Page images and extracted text
════════
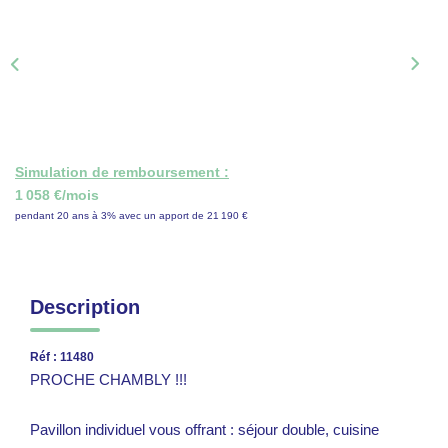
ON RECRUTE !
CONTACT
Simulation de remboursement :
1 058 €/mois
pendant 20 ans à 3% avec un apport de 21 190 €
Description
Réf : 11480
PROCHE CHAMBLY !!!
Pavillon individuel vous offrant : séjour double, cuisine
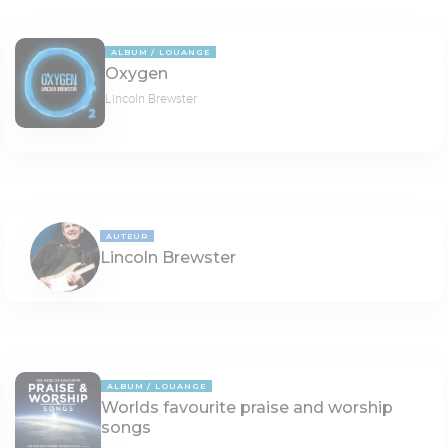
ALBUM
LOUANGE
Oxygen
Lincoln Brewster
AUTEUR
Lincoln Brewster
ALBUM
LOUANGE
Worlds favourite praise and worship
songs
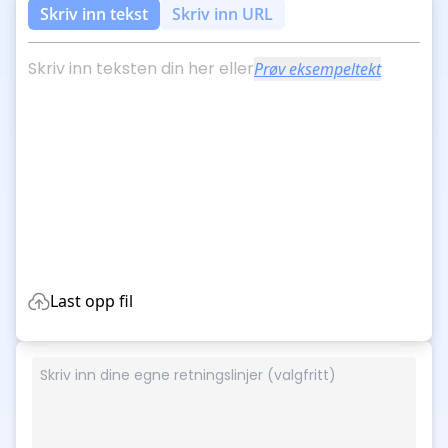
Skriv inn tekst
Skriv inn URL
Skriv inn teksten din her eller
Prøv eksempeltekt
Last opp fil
════════
About this task:
The answer should consist of every line above, exact and free of images.

Problem solution:
ON RECRUTE !
CONTACT
Simulation de remboursement :
1 058 €/mois
pendant 20 ans à 3% avec un apport de 21 190 €
Description
Réf : 11480
PROCHE CHAMBLY !!!
Pavillon individuel vous offrant : séjour double, cuisine
ALBUM
LOUANGE
Oxygen
Lincoln Brewster
AUTEUR
Lincoln Brewster
ALBUM
LOUANGE
Worlds favourite praise and worship
songs
Skriv inn tekst
Skriv inn URL
Skriv inn teksten din her eller
Prøv eksempeltekt
Last opp fil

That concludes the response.